In return for securing control of immigration as well as most of its money and laws, the U.K. will surrender most of its existing economic and trade ties, according to a new report by a group of academics.
“I’d put my mortgage on hard,” said Anand Menon, director of U.K. in a Changing Europe, an EU-funded research program based at King’s College London.
What is his reasoning? European leaders are unwilling to grant Britain any favors or encourage secession sentiment elsewhere and May wants to accommodate the pro-Brexit wing of her party.
The government will want to leave the tariff-free single market and likely the customs union too, predicts Angus Armstrong from the National Institute of Economic and Social Research.

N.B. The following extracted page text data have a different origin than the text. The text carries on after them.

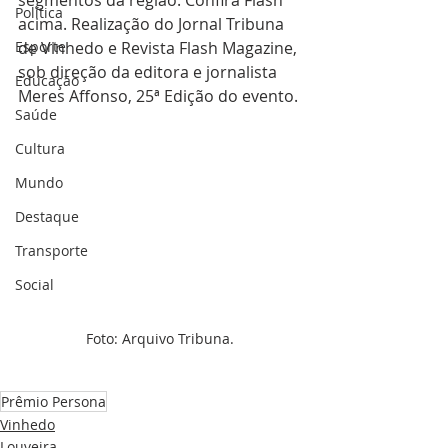
segmentos da região. Confira Flash 
Política
acima. Realização do Jornal Tribuna 
Esporte
de Vinhedo e Revista Flash Magazine, 
sob direção da editora e jornalista 
Educação
Meres Affonso, 25ª Edição do evento.
Saúde
Cultura
Mundo
Destaque
Transporte
Social
Foto: Arquivo Tribuna.
Prêmio Persona
Vinhedo
Louveira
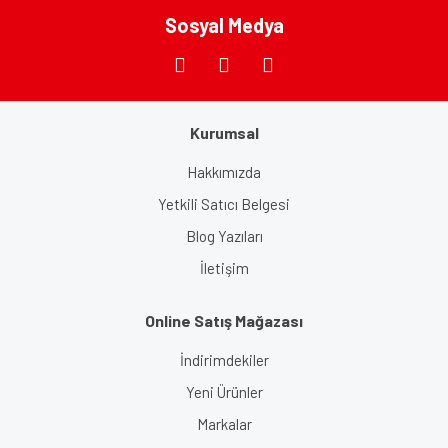
Sosyal Medya
Gönder
Kurumsal
Hakkımızda
Yetkili Satıcı Belgesi
Blog Yazıları
İletişim
Online Satış Mağazası
İndirimdekiler
Yeni Ürünler
Markalar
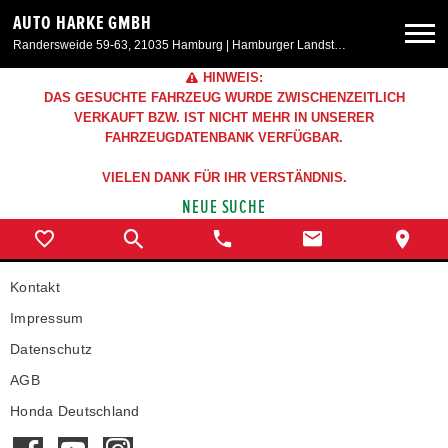
AUTO HARKE GMBH
Randersweide 59-63, 21035 Hamburg | Hamburger Landstr. 50, 21357 Bardowick
HINWEIS:
Neuwagen
DAS GESUCHTE FAHRZEUG WURDE ZWISCHENZEITLICH
VERKAUFT BZW. IST NICHT MEHR IN UNSERER
FAHRZEUGDATENBANK VERFÜGBAR.
Gebrauchtwagen
VIELEN DANK FÜR IHR VERSTÄNDNIS.
NEUE SUCHE
Aktionen & Angebote
Service & Zubehör
Kontakt
Impressum
Unser Autohaus
Datenschutz
AGB
Honda Deutschland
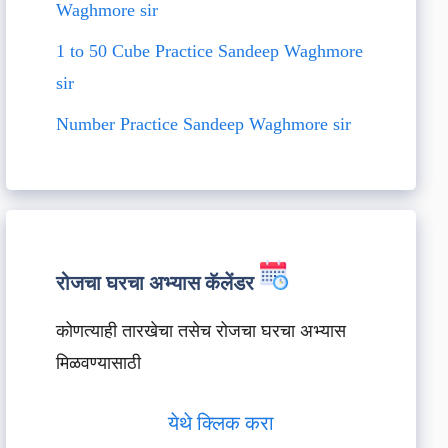
Waghmore sir
1 to 50 Cube Practice Sandeep Waghmore
sir
Number Practice Sandeep Waghmore sir
रोजचा घरचा अभ्यास कॅलेंडर
कोणत्याही तारखेचा तसेच रोजचा घरचा अभ्यास
मिळवण्यासाठी
येथे क्लिक करा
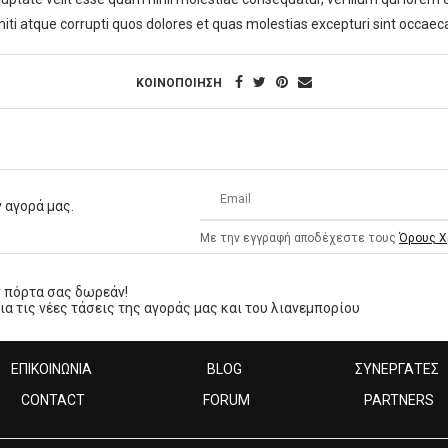
iti atque corrupti quos dolores et quas molestias excepturi sint occaeca
ΚΟΙΝΟΠΟΙΗΣΗ
 αγορά μας.
Με την εγγραφή αποδέχεστε τους
Όρους Χ
ν πόρτα σας δωρεάν!
 τις νέες τάσεις της αγοράς μας και του λιανεμπορίου
ΕΠΙΚΟΙΝΩΝΙΑ
BLOG
ΣΥΝΕΡΓΑΤΕΣ
CONTACT
FORUM
PARTNERS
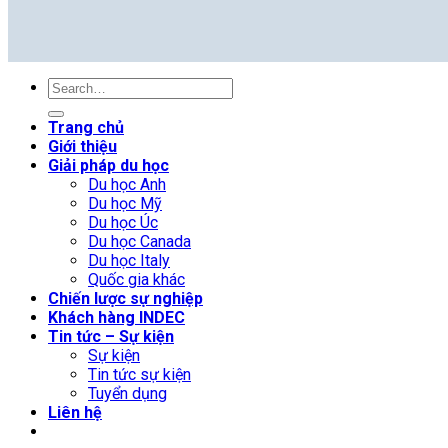
Trang chủ
Giới thiệu
Giải pháp du học
Du học Anh
Du học Mỹ
Du học Úc
Du học Canada
Du học Italy
Quốc gia khác
Chiến lược sự nghiệp
Khách hàng INDEC
Tin tức – Sự kiện
Sự kiện
Tin tức sự kiện
Tuyển dụng
Liên hệ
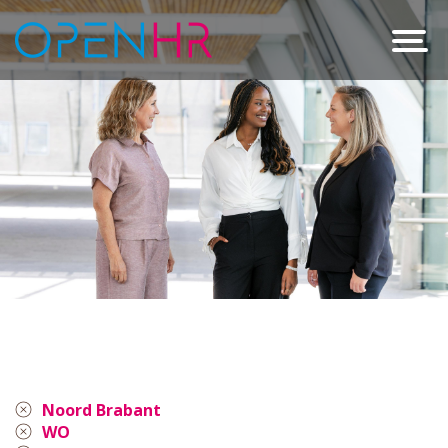
Noord Brabant
WO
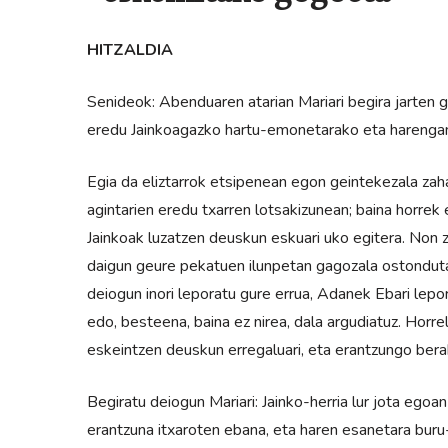
HITZALDIA
Senideok: Abenduaren atarian Mariari begira jarten 
eredu Jainkoagazko hartu-emonetarako eta harengan
Egia da eliztarrok etsipenean egon geintekezala zahar
agintarien eredu txarren lotsakizunean; baina horrek 
Jainkoak luzatzen deuskun eskuari uko egitera. Non
daigun geure pekatuen ilunpetan gagozala ostonduta
deiogun inori leporatu gure errua, Adanek Ebari lepo
edo, besteena, baina ez nirea, dala argudiatuz. Hor
eskeintzen deuskun erregaluari, eta erantzungo ber
Begiratu deiogun Mariari: Jainko-herria lur jota eg
erantzuna itxaroten ebana, eta haren esanetara buru-b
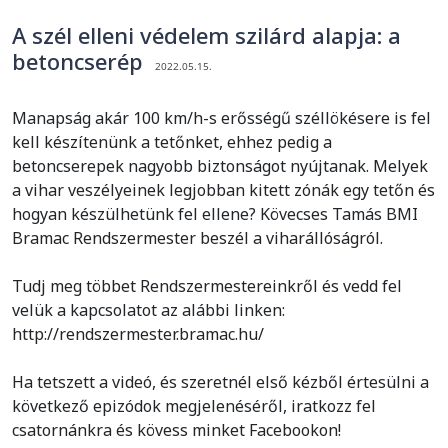
A szél elleni védelem szilárd alapja: a
betoncserép
2022.05.15.
Manapság akár 100 km/h-s erősségű széllökésere is fel
kell készítenünk a tetőnket, ehhez pedig a
betoncserepek nagyobb biztonságot nyújtanak. Melyek
a vihar veszélyeinek legjobban kitett zónák egy tetőn és
hogyan készülhetünk fel ellene? Kövecses Tamás BMI
Bramac Rendszermester beszél a viharállóságról.
Tudj meg többet Rendszermestereinkről és vedd fel
velük a kapcsolatot az alábbi linken:
http://rendszermester.bramac.hu/
Ha tetszett a videó, és szeretnél első kézből értesülni a
következő epizódok megjelenéséről, iratkozz fel
csatornánkra és kövess minket Facebookon!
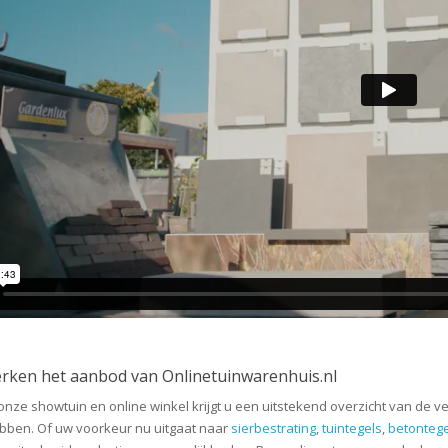
rken het aanbod van Onlinetuinwarenhuis.nl
 onze showtuin en online winkel krijgt u een uitstekend overzicht van de v
bben. Of uw voorkeur nu uitgaat naar
sierbestrating
,
tuintegels
,
betontege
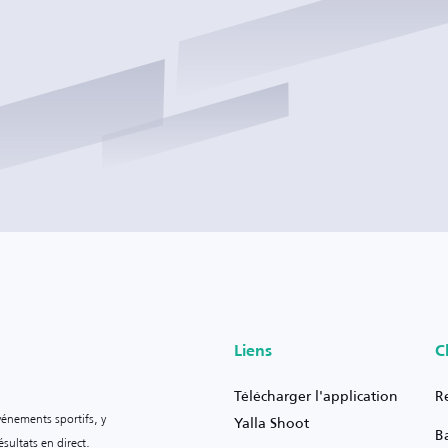
Liens
C
Télécharger l'application
R
vénements sportifs, y
Yalla Shoot
B
sultats en direct.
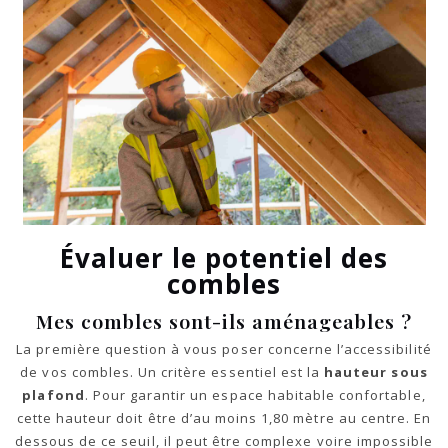
Évaluer le potentiel des
combles
Mes combles sont-ils aménageables ?
La première question à vous poser concerne l’accessibilité
de vos combles. Un critère essentiel est la
hauteur sous
plafond
. Pour garantir un espace habitable confortable,
cette hauteur doit être d’au moins 1,80 mètre au centre. En
dessous de ce seuil, il peut être complexe voire impossible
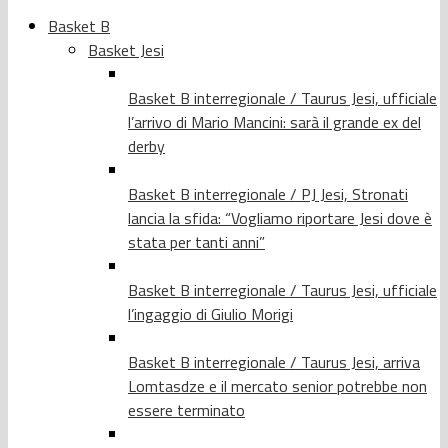
Basket B
Basket Jesi
Basket B interregionale / Taurus Jesi, ufficiale
l’arrivo di Mario Mancini: sarà il grande ex del
derby
Basket B interregionale / PJ Jesi, Stronati
lancia la sfida: “Vogliamo riportare Jesi dove è
stata per tanti anni”
Basket B interregionale / Taurus Jesi, ufficiale
l’ingaggio di Giulio Morigi
Basket B interregionale / Taurus Jesi, arriva
Lomtasdze e il mercato senior potrebbe non
essere terminato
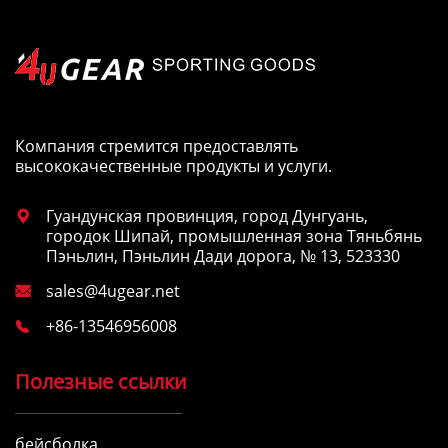
Компания стремится предоставлять
высококачественные продукты и услуги.
Гуандунская провинция, город Дунгуань,

городок Шипай, промышленная зона Тяньбянь
Пэньлин, Пэньлин Дади дорога, № 13, 523330
sales@4ugear.net

+86-13546956008

Полезные ссылки
бейсболка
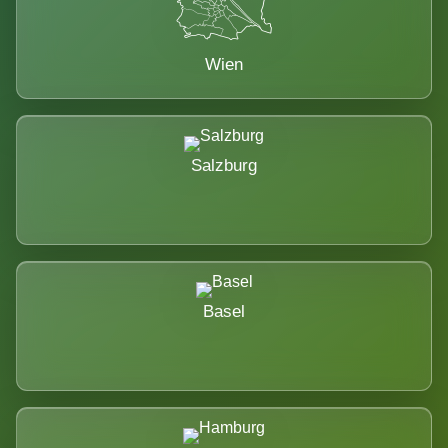
Wien
Salzburg
Basel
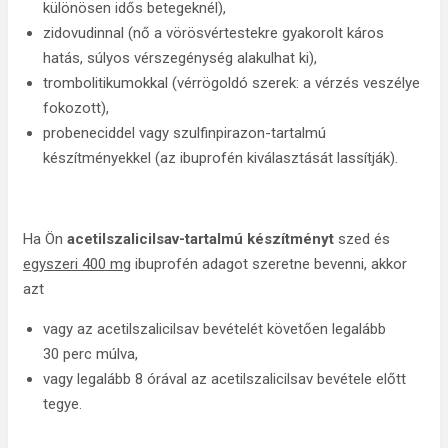
különösen idős betegeknél),
zidovudinnal (nő a vörösvértestekre gyakorolt káros
hatás, súlyos vérszegénység alakulhat ki),
trombolitikumokkal (vérrögoldó szerek: a vérzés veszélye
fokozott),
probeneciddel vagy szulfinpirazon-tartalmú
készítményekkel (az ibuprofén kiválasztását lassítják).
Ha Ön
acetilszalicilsav-tartalmú készítményt
szed és
egyszeri 400 mg
ibuprofén adagot szeretne bevenni, akkor
azt
vagy az acetilszalicilsav bevételét követően legalább
30 perc múlva,
vagy legalább 8 órával az acetilszalicilsav bevétele előtt
tegye.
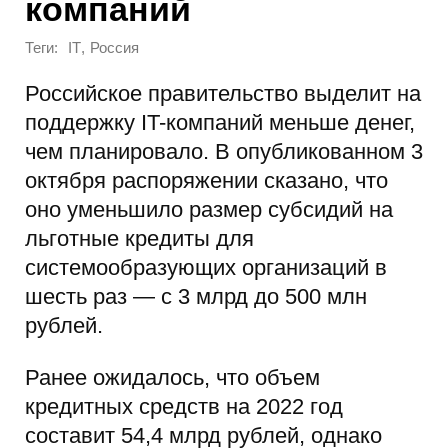
компаний
Теги:
,
IT
Россия
Российское правительство выделит на
поддержку IT-компаний меньше денег,
чем планировало. В опубликованном 3
октября распоряжении сказано, что
оно уменьшило размер субсидий на
льготные кредиты для
системообразующих организаций в
шесть раз — с 3 млрд до 500 млн
рублей.
Ранее ожидалось, что объем
кредитных средств на 2022 год
составит 54,4 млрд рублей, однако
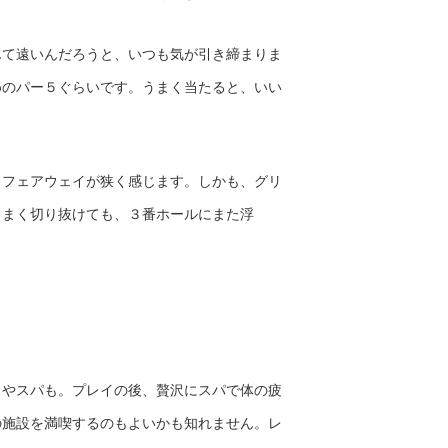
んて遠いんだろうと、いつも気が引き締まりま
めのパー５ぐらいです。うまく当たると、いい
、フェアウェイが狭く感じます。しかも、グリ
うまく切り抜けても、３番ホールにまた浮
スやスパも。プレイの後、贅沢にスパで体の疲
の施設を満喫するのもよいかも知れません。レ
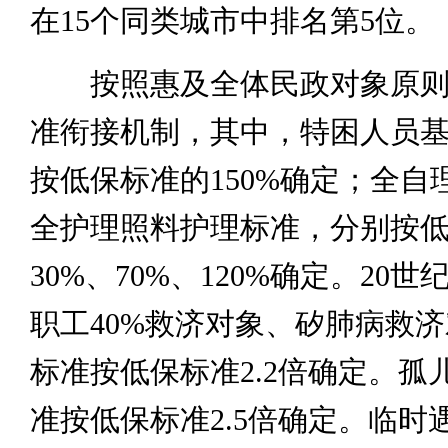
在15个同类城市中排名第5位。
按照惠及全体民政对象原则
准衔接机制，其中，特困人员
按低保标准的150%确定；全自
全护理照料护理标准，分别按
30%、70%、120%确定。20世
职工40%救济对象、矽肺病救
标准按低保标准2.2倍确定。孤
准按低保标准2.5倍确定。临时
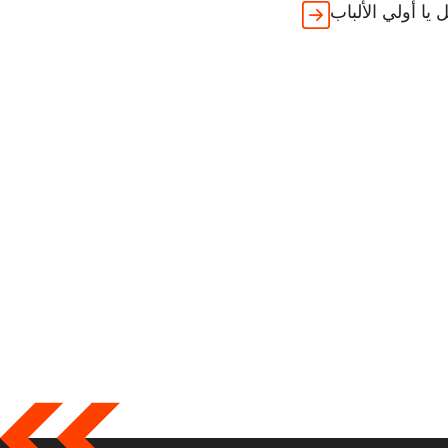
يا أولي الألباب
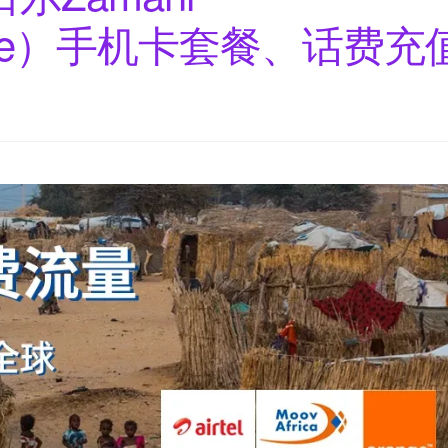
range）手机卡套餐、话费充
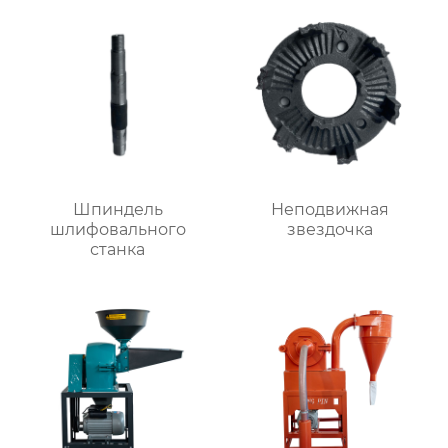
Шпиндель
Неподвижная
шлифовального
звездочка
станка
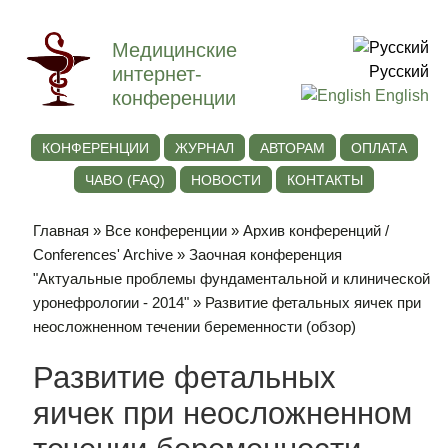
Медицинские
интернет-
Русский
конференции
English
КОНФЕРЕНЦИИ
ЖУРНАЛ
АВТОРАМ
ОПЛАТА
ЧАВО (FAQ)
НОВОСТИ
КОНТАКТЫ
Главная
»
Все конференции
»
Архив конференций /
Conferences' Archive
»
Заочная конференция
"Актуальные проблемы фундаментальной и клинической
уронефрологии - 2014"
» Развитие фетальных яичек при
неосложненном течении беременности (обзор)
Развитие фетальных
яичек при неосложненном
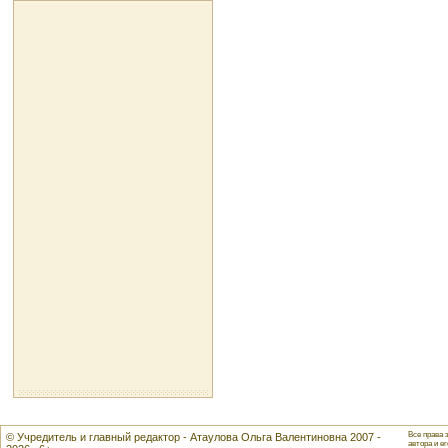
Все права 
© Учредитель и главный редактор - Атаулова Ольга Валентиновна 2007 -
автора и ег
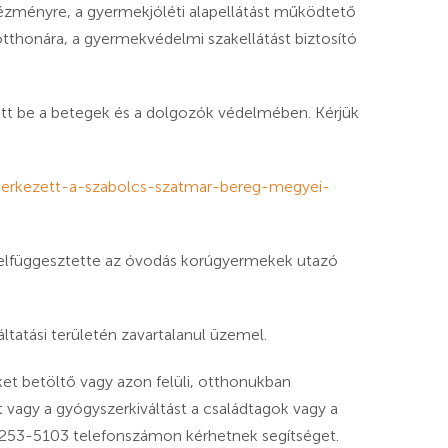
ntézményre, a gyermekjóléti alapellátást működtető
thonára, a gyermekvédelmi szakellátást biztosító
tt be a betegek és a dolgozók védelmében. Kérjük
-erkezett-a-szabolcs-szatmar-bereg-megyei-
 felfüggesztette az óvodás korúgyermekek utazó
áltatási területén zavartalanul üzemel.
ket betöltő vagy azon felüli, otthonukban
 vagy a gyógyszerkiváltást a családtagok vagy a
253-5103 telefonszámon kérhetnek segítséget.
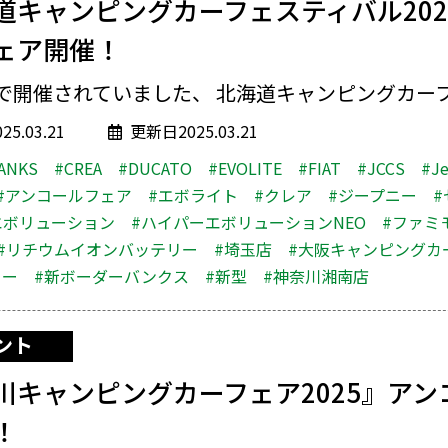
道キャンピングカーフェスティバル202
ェア開催！
で開催されていました、 北海道キャンピングカーフェ
5.03.21
更新日2025.03.21
ANKS
#CREA
#DUCATO
#EVOLITE
#FIAT
#JCCS
#J
#アンコールフェア
#エボライト
#クレア
#ジープニー
#
エボリューション
#ハイパーエボリューションNEO
#ファミ
#リチウムイオンバッテリー
#埼玉店
#大阪キャンピングカ
ター
#新ボーダーバンクス
#新型
#神奈川湘南店
ント
川キャンピングカーフェア2025』アン
！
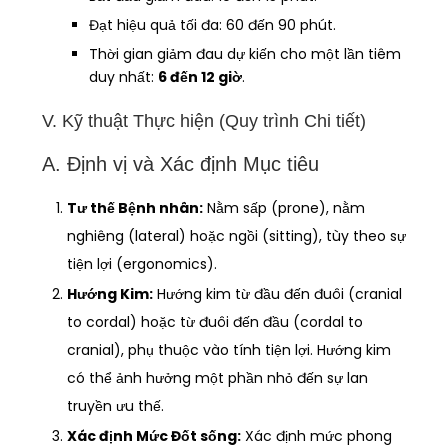
Đạt hiệu quả tối đa: 60 đến 90 phút.
Thời gian giảm đau dự kiến cho một lần tiêm
duy nhất:
6 đến 12 giờ
.
V. Kỹ thuật Thực hiện (Quy trình Chi tiết)
A. Định vị và Xác định Mục tiêu
Tư thế Bệnh nhân:
Nằm sấp (prone), nằm
nghiêng (lateral) hoặc ngồi (sitting), tùy theo sự
tiện lợi (ergonomics).
Hướng Kim:
Hướng kim từ đầu đến đuôi (cranial
to cordal) hoặc từ đuôi đến đầu (cordal to
cranial), phụ thuộc vào tính tiện lợi. Hướng kim
có thể ảnh hưởng một phần nhỏ đến sự lan
truyền ưu thế.
Xác định Mức Đốt sống:
Xác định mức phong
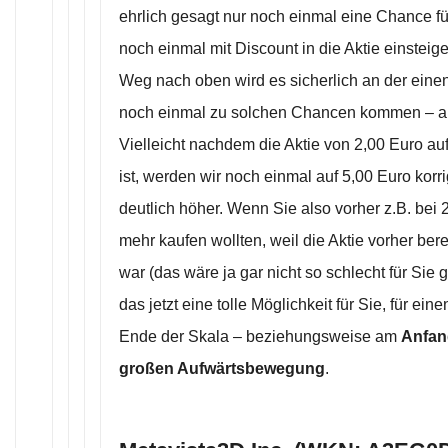
ehrlich gesagt nur noch einmal eine Chance fü
noch einmal mit Discount in die Aktie einstei
Weg nach oben wird es sicherlich an der eine
noch einmal zu solchen Chancen kommen – a
Vielleicht nachdem die Aktie von 2,00 Euro au
ist, werden wir noch einmal auf 5,00 Euro korri
deutlich höher. Wenn Sie also vorher z.B. bei 
mehr kaufen wollten, weil die Aktie vorher bere
war (das wäre ja gar nicht so schlecht für Sie
das jetzt eine tolle Möglichkeit für Sie, für ei
Ende der Skala – beziehungsweise am
Anfan
großen Aufwärtsbewegung
.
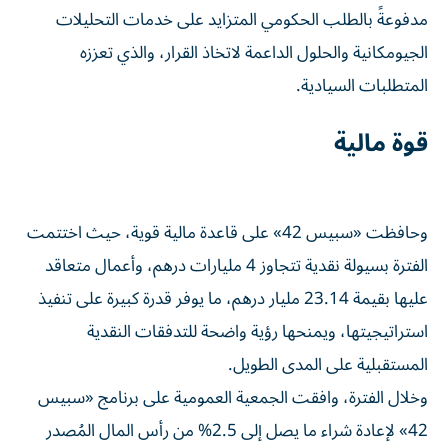
مدفوعةً بالطلب الحكومي المتزايد على خدمات التحليلات
الجيومكانية والحلول الداعمة لاتخاذ القرار، والذي تعززه
المتطلبات السيادية.
قوة مالية
وحافظت «سبيس 42» على قاعدة مالية قوية، حيث اختتمت
الفترة بسيولة نقدية تتجاوز 4 مليارات درهم، وأعمال متعاقد
عليها بقيمة 23.14 مليار درهم، ما يوفر قدرة كبيرة على تنفيذ
استراتيجيتها، ويمنحها رؤية واضحة للتدفقات النقدية
المستقبلية على المدى الطويل.
وخلال الفترة، وافقت الجمعية العمومية على برنامج «سبيس
42» لإعادة شراء ما يصل إلى 2.5% من رأس المال المُصدر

With services like finance hopefully included, that would necessitate a new free-trade agreement.
Armstrong said that although the U.K. will allow some of its workers preferential entry in order to win some access to the single market and would pay the EU, free movement of labor would end.
Catherine Barnard, a professor of European law at the University of Cambridge said that Europeans are already “playing hardball” by refusing to discuss the split and future trading relationship in parallel.
Money will be a potent issue if the EU tries to hold Britain to its budget commitments through 2020, reckoned Iain Begg, a politics professor at the London School of Economics.
Challenging those who say a weakening of the economy or complaints from businesses will ultimately prompt both sides to soften their approach was Matthew Goodwin, a senior fellow at Chatham House. British voters would blame a lack of European flexibility for any fallout and so strengthen their resolve for a clean break, he predicted.
There is “little consistent evidence that people would vote any differently if the referendum was held again,” John Curtice, of the University of Strathclyde, said.
Consumers aren’t feeling that upbeat about 2017 either.
Data published on Friday showed that since July, the month after the referendum, the YouGov/Cebr consumer confidence index fell to its lowest level. Such sentiment about how people feel about their finances plunged to depths last seen two years ago.
“Looking ahead to 2017 there is a feeling that a slight slowdown is on the way,” said Scott Corfe, director at the Centre for Economics and Business Research.
Prime Minister May’s refusal to give a running commentary on her Brexit strategy has also left Queen Elizabeth disappointed. She stuck to her public line that “Brexit means Brexit” rather than offering the monarch the private briefing she’d hoped for when May visited the Queen in Balmoral in September, the Times reports.
According to Nomura and Bank of America Merrill Lynch, investors aren’t braced for a hard Brexit.
While Bank of America Merrill Lynch economist Gilles Moec said in a Bloomberg Television interview that there is a “bit of denial in the market”, Jordan Rochester, a currency strategist at Nomura, told clients in a report on Thursday that the market is “too complacent and optimistic.”
“It may be because market participants that were eligible to vote probably voted overwhelmingly to remain,” said Rochester.
“The market wants to hope that some sort of miracle is going to happen, some kind of soft Brexit is going to be on the menu,” said Moec.